Each field created on the previous page will be displayed on this page to allow you to select a grouping method. An example would be:
- To check for potential redundant records in customer tables, select an exact match for ID and an approximate match for Name.
- For matching, choose between Exact, Dice, Levenshtein or leave the field blank.
- The Exact option checks if both fields are exactly the same.
- Dice divides words into character pairs and compares the number of similar pairs in both words. It is faster than Levenshtein but is less accurate in smaller words.
- Levenshtein compares two words and counts the shortest distance to edit one word into the other. This is useful for spelling mistakes and common typos, but is the slowest.
- Leaving the matching field blank will mean no grouping is performed on the data.
- Once you set all the options for a method, select Commit Method and the method will be applied to the data. This process can take time depending on the size of the data source. Once it is complete, the graph will update, showing the different groups and number of conflicts in that group. In this example, there are 111 records with no conflicts and another group where 9 records conflict.
Once you have all the methods created and committed, click Next. See our prior article on fuzzy matching algorithms to see their users through data-centric examples.
This page displays the conflicts in your output, so you can choose the record that is the best representation of the (master) output data.
- Displays all conflicts in your data source.
- All conflicting records in the group.
- Field names of the data in the conflict including the data source.
- Record selected as the unique record.
For each item in the Conflicts list, you must choose one or more of the conflicting records to be a unique record:
- Select an item in the Conflicts list to populate the bottom table with the field names and conflicting records.
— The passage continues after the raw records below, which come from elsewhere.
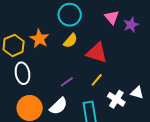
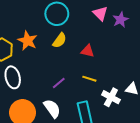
red triangle: (97, 53) -> (88, 51), size x0.6
yellow line: (97, 80) -> (89, 79), turned 72
white semicircle: (59, 106) -> (52, 108), turned -78

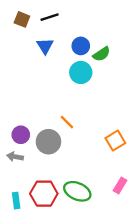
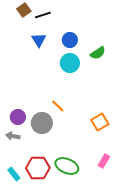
brown square: (22, 19) -> (24, 10), moved, turned 32
green semicircle: (102, 54) -> (98, 53), moved
cyan rectangle: (16, 201) -> (14, 174), turned -32

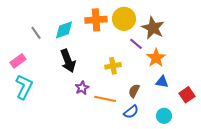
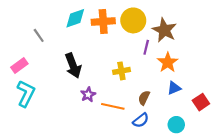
cyan diamond: (64, 30) -> (75, 18), moved
purple line: (136, 44) -> (146, 47), turned 64
blue triangle: (162, 82) -> (174, 88), turned -32

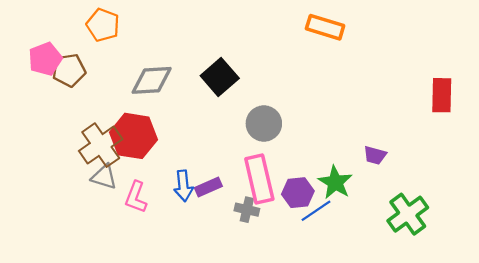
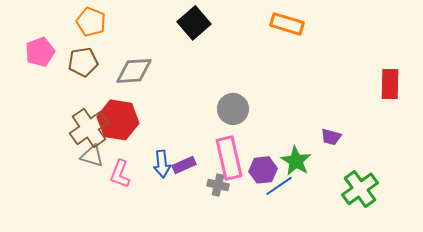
brown pentagon: (69, 70) -> (83, 62), moved
black square: (220, 77) -> (194, 23), moved

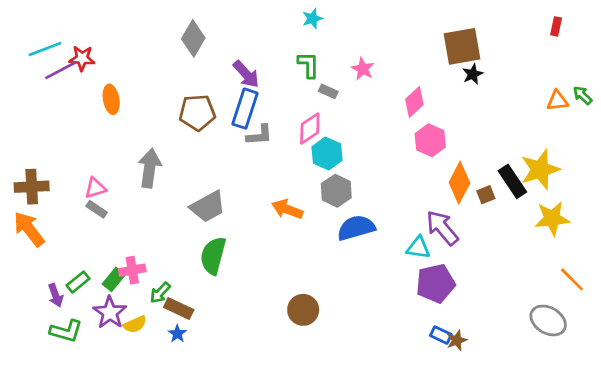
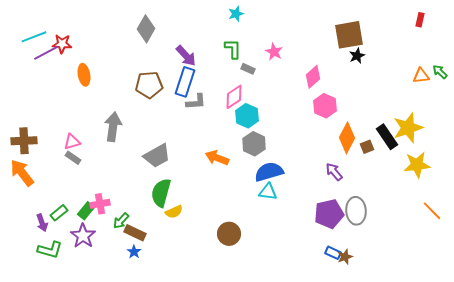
purple arrow: (442, 228) -> (334, 172), size x0.7
cyan triangle: (418, 248) -> (268, 192), moved
gray ellipse: (548, 320) -> (356, 211), moved, turned 56
yellow semicircle: (135, 324) -> (174, 212), moved

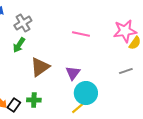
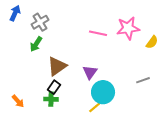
pink star: (125, 31) -> (128, 28), moved
gray line: (126, 71) -> (143, 80), moved
black rectangle: (14, 105) -> (54, 87), moved

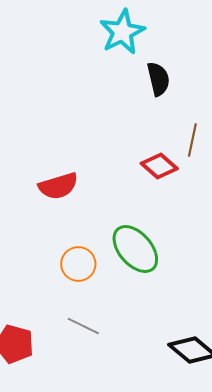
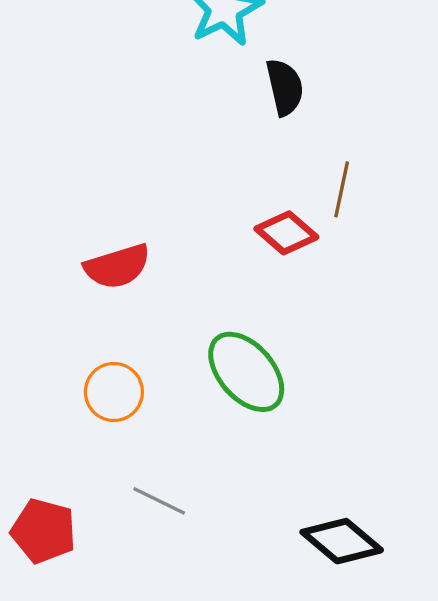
orange circle: (78, 264) -> (114, 392), moved

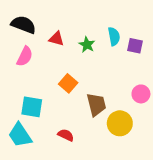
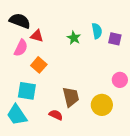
red triangle: (56, 39) -> (37, 36), moved
orange square: (68, 83) -> (39, 65), moved
brown trapezoid: (96, 105) -> (71, 97), moved

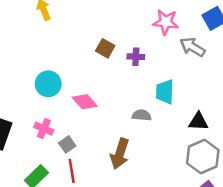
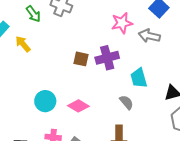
purple cross: (136, 57) -> (107, 58), size x1.6
gray semicircle: (142, 115) -> (126, 102), turned 63

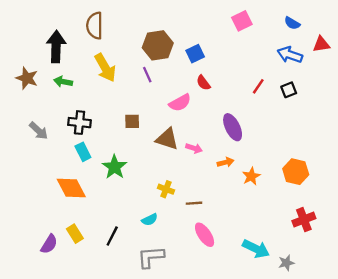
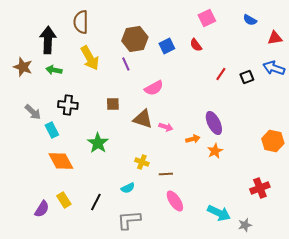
blue arrow: (290, 55) -> (274, 68), moved
red semicircle: (203, 83) -> (196, 45), moved
purple ellipse: (233, 127) -> (214, 123), moved
cyan rectangle: (83, 152) -> (52, 130), moved
orange hexagon: (296, 172) -> (273, 141), moved

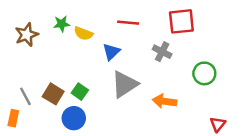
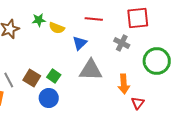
green circle: (204, 73) -> (157, 61), size x1.4
gray triangle: (125, 84) -> (91, 70), turned 35
orange arrow: (164, 101) -> (124, 84), turned -102
red triangle: (218, 124) -> (138, 103), moved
- For each record that represents a different data entity, select to mark it as unique. To undo, click the record again and it will be unmarked as unique.
- Once you are sure that you selected all of the records that should be unique in that group, select Commit Unique Records. This will save those records and prevent the others from being added to the output.
- If you want to save all the unique records found, you can select Commit All Unique Records. This button is handy when using the Exact method and you want to save all unique occurrences.
- If you want to ignore a set of records, you can click Ignore Records and that group of records will not be saved.
- If you want to ignore all conflicting records, you can click Ignore All Records.
You must repeat these steps for each item in the Conflicts list (unless you selected either of the All buttons). Once it displays that there are no more conflicts, click Next.
Select the type of target for your united data: either a database or flat file. If a flat file is chosen, enter the name and type of file (either CSV or XML).
If sending the output to a database, enter the applicable information in Connection profile, Schema, and Table name. The table must not already exist. Then, click Target Field Layout to fine-tune the details of the fields in the new table.
Once you have the details entered, click Finish. Your unified data will then be created from the wizard to your chosen target, ready to use.
Sample Input and Output
In this screenshot, the two input tables are shown at the top while a flat-file and table version of the output is show at the bottom. All names that were misspelled between the original tables have been reconciled in the wizard so that only one “golden record” name for each ID is added to the output.